Su presencia latente la acompañó en el incendio de su casa de la infancia en la colonia Agrícola Pantitlán, en aquel accidente automovilístico camino a Nahuatzen Michoacán y por supuesto, en el terremoto de 1985 mientras estaba postrada en una cama del Hospital General Francisco del Paso y Troncoso, sintiendo angustia y dolor.

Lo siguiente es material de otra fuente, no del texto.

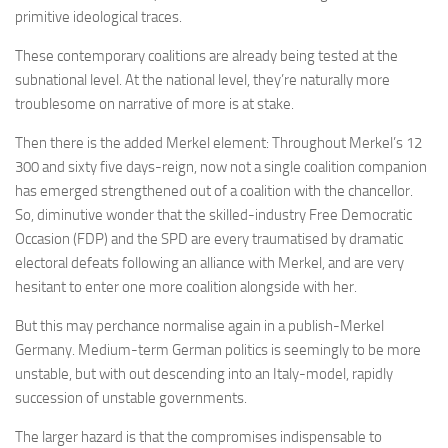
primitive ideological traces.
These contemporary coalitions are already being tested at the
subnational level. At the national level, they’re naturally more
troublesome on narrative of more is at stake.
Then there is the added Merkel element: Throughout Merkel’s 12
300 and sixty five days-reign, now not a single coalition companion
has emerged strengthened out of a coalition with the chancellor.
So, diminutive wonder that the skilled-industry Free Democratic
Occasion (FDP) and the SPD are every traumatised by dramatic
electoral defeats following an alliance with Merkel, and are very
hesitant to enter one more coalition alongside with her.
But this may perchance normalise again in a publish-Merkel
Germany. Medium-term German politics is seemingly to be more
unstable, but with out descending into an Italy-model, rapidly
succession of unstable governments.
The larger hazard is that the compromises indispensable to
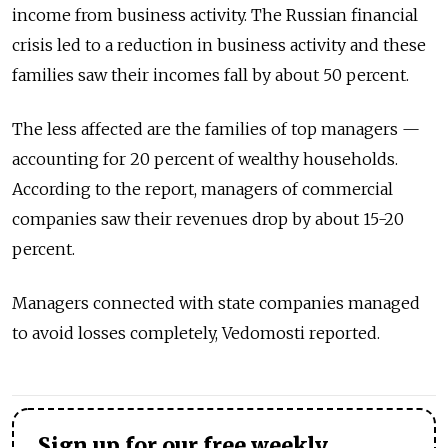
income from business activity. The Russian financial
crisis led to a reduction in business activity and these
families saw their incomes fall by about 50 percent.
The less affected are the families of top managers —
accounting for 20 percent of wealthy households.
According to the report, managers of commercial
companies saw their revenues drop by about 15-20
percent.
Managers connected with state companies managed
to avoid losses completely, Vedomosti reported.
Sign up for our free weekly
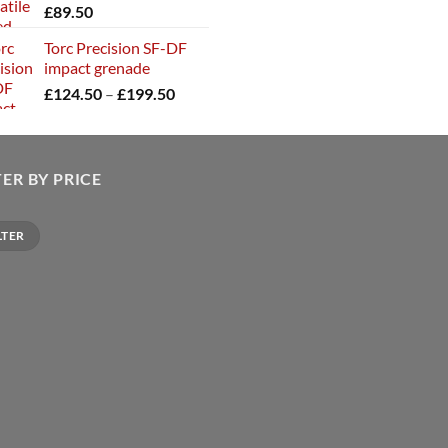
£
89.50
Torc Precision SF-DF
impact grenade
Price
£
124.50
–
£
199.50
range:
£124.50
through
£199.50
TER BY PRICE
LTER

Pensar en el viaje sin retorno que mamá emprenderá con la muerte algún día, me moviliza. Me lleva a pensar en otras rutas, en otros destinos, en una lista de pretextos para aplazar su partida.
En mi madre hay cansancio y ganas de tomar su vuelo, ¿por qué tendría yo el derecho de esconder bajo mi cama su pase de salida? Estaré junto a ella en la sala de abordaje, cargando su equipaje y escuchando atentamente los altavoces que anuncian los próximos despegues.
Disfrutaré cada uno de los minutos de la espera, la miraré, la abrazaré y le pediré consejos para mi vida sin ella. Cuando ya se encuentre sobrevolando más arriba de las nubes, la llamaré para poder escuchar una vez más su voz. Que nadie me diga que es probable que su celular y su corazón ya se encontrarán apagados.